The hospital loomed to her left, and the gloominess of the building matched the ominous grey skies. She took out the large duffel bag from the back seat. A quick adjustment of her sari and hair, and she was inside.

She permitted herself a thin smile of familiarity at the receptionist who made no move to talk to her or stop her. A simple wave sufficed as she headed to the elevator on the sixth floor reserved for the rich and the excessively sick.

At the door, she peered in, hoping to see a change—no such luck. The behemoth of a man in the bed lay supine with the multitude of tubes running out of him to various essential fluids. The day nurse looked at her and shrugged.

“I don’t know why you keep at this Urvasi. He will never come out of the coma. It’s six years today. Why do you do this?”

Urvasi gave Jency a withering glance. The nurse left, shaking her head.

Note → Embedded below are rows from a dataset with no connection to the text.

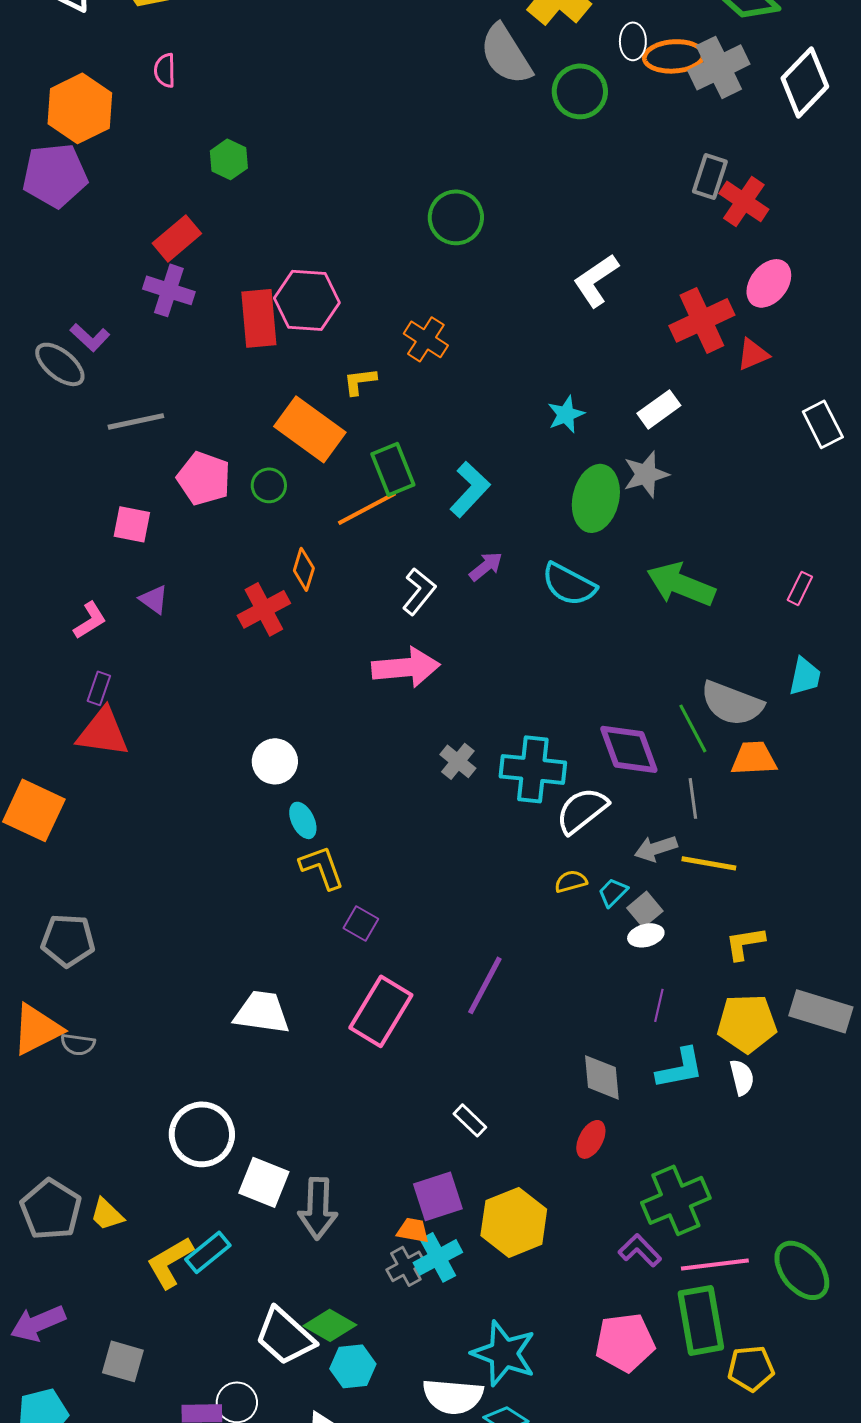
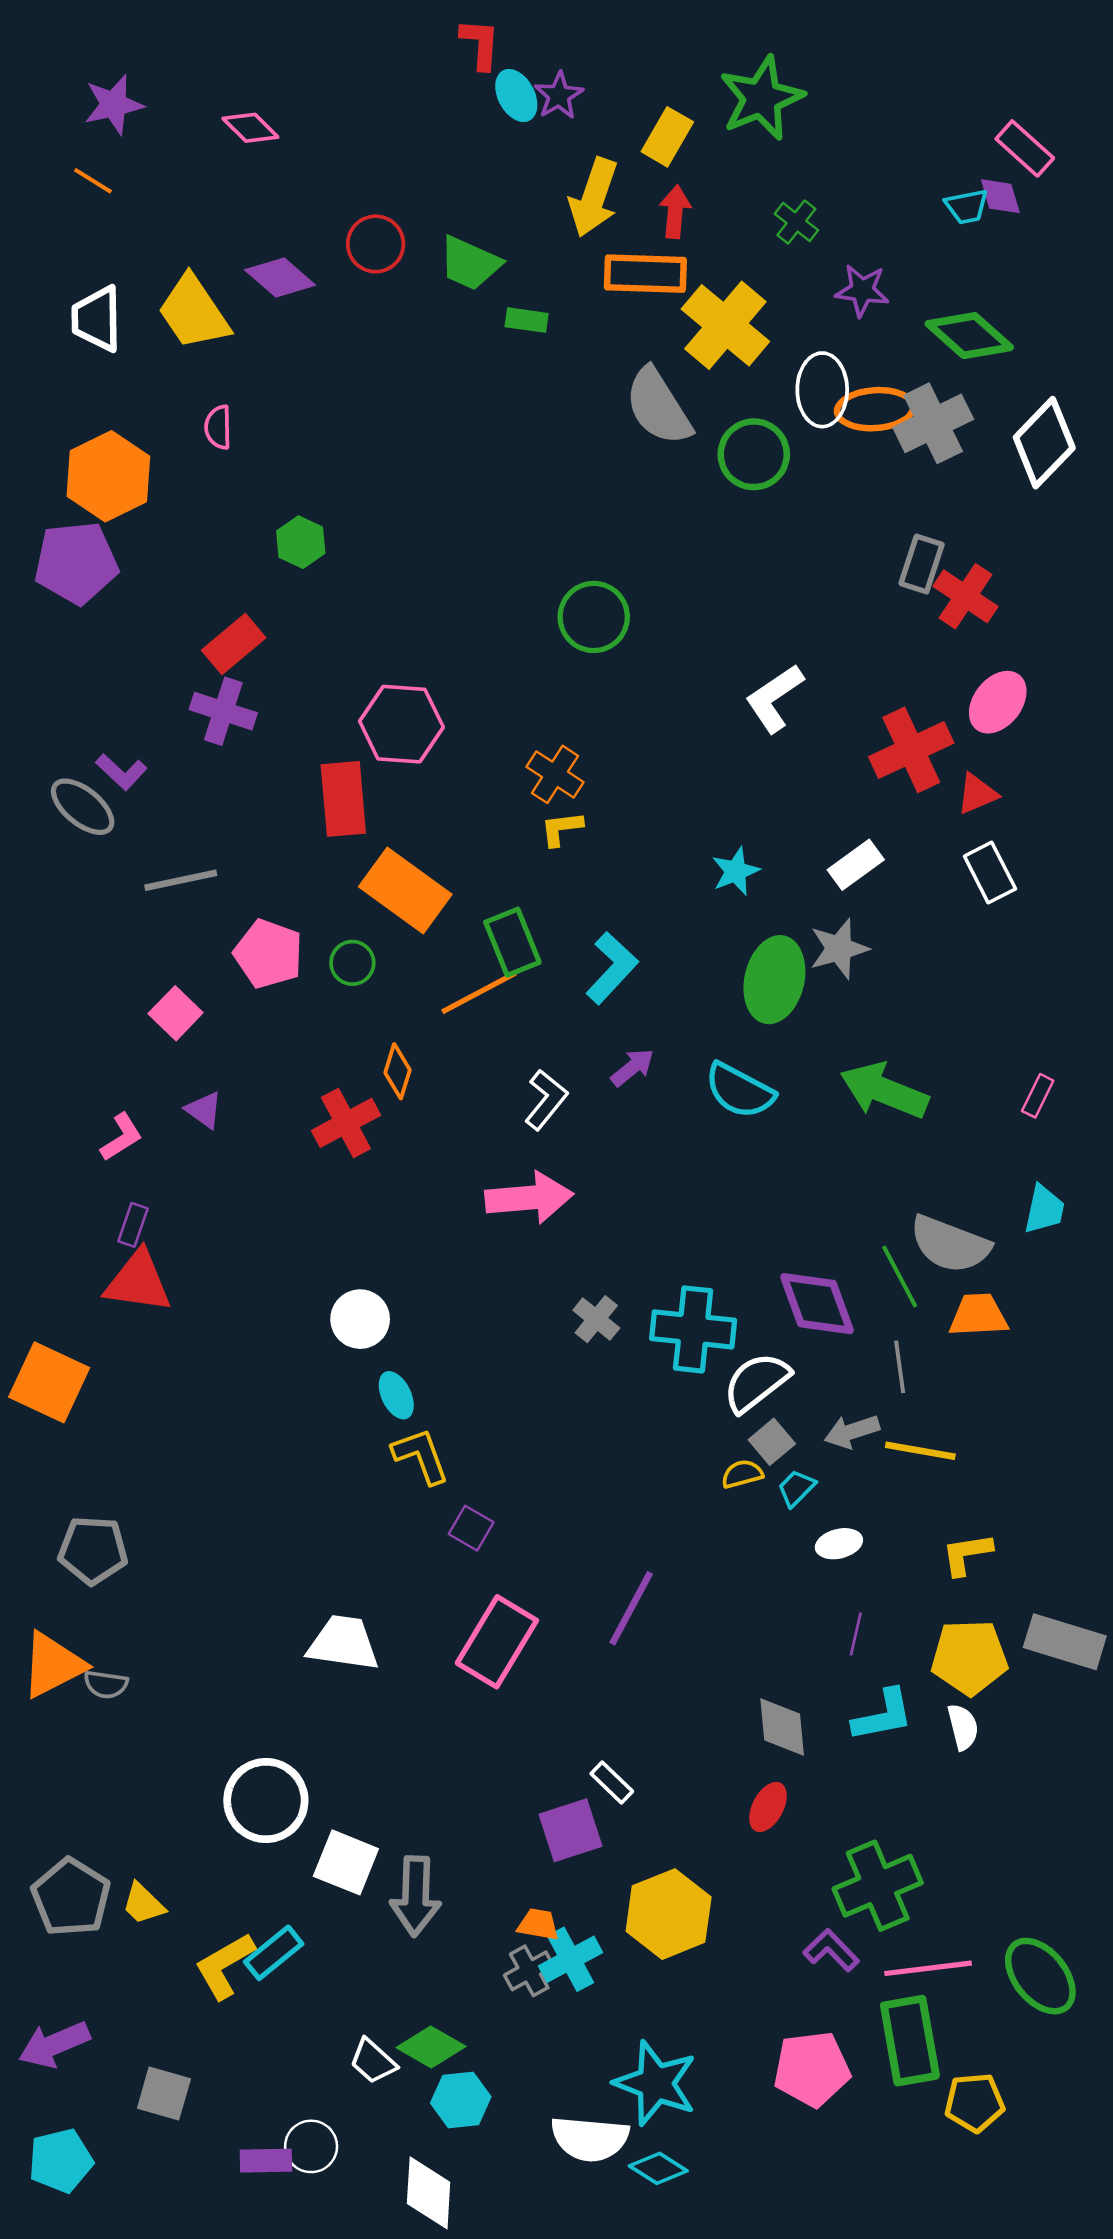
white ellipse: (633, 41) -> (822, 390), size x1.5
red rectangle: (259, 318) -> (343, 799), moved
yellow L-shape: (360, 381) -> (561, 829), moved
white rectangle: (823, 424) -> (990, 873), moved
pink square: (132, 524) -> (176, 1013), turned 33
gray square: (645, 909) -> (772, 1442), moved
purple square: (438, 1196) -> (570, 1830), moved
white trapezoid: (285, 1336) -> (373, 2061), size x0.6

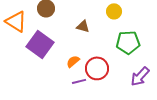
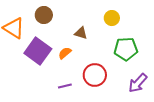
orange semicircle: (73, 61) -> (65, 53), moved
purple line: (79, 81) -> (65, 86), moved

Carefully and tenderly, she took out the shaving kit and began lathering the old man’s face. In a few minutes, she had liberated the visage from the fuzz, and she sat back with satisfaction.

The man’s massive chest continued heaving up and down, akin to musical notes repeated infinitely. Mesmerizing and hypnotic. Those were the only signs of life from the horizontal human.

Nature’s elements decided to cut loose. The skies opened, and the room darkened. The thick glass panes prevented any audio from seeping in, but the water drops made valiant attempts to enter through the unyielding glass.

A violin lay in the warm confines of the bag. Urvasi took it out and began to play the melody that only she and the patient knew. Eyes closed, she was soon lost in her music.

Three quick beeps plucked her from her melancholic reverie. She sprang up from the chair.

Blank, open eyes greeted her. Urvasi quickly pressed the button to summon medical help. There was no mistake. Her determination had won.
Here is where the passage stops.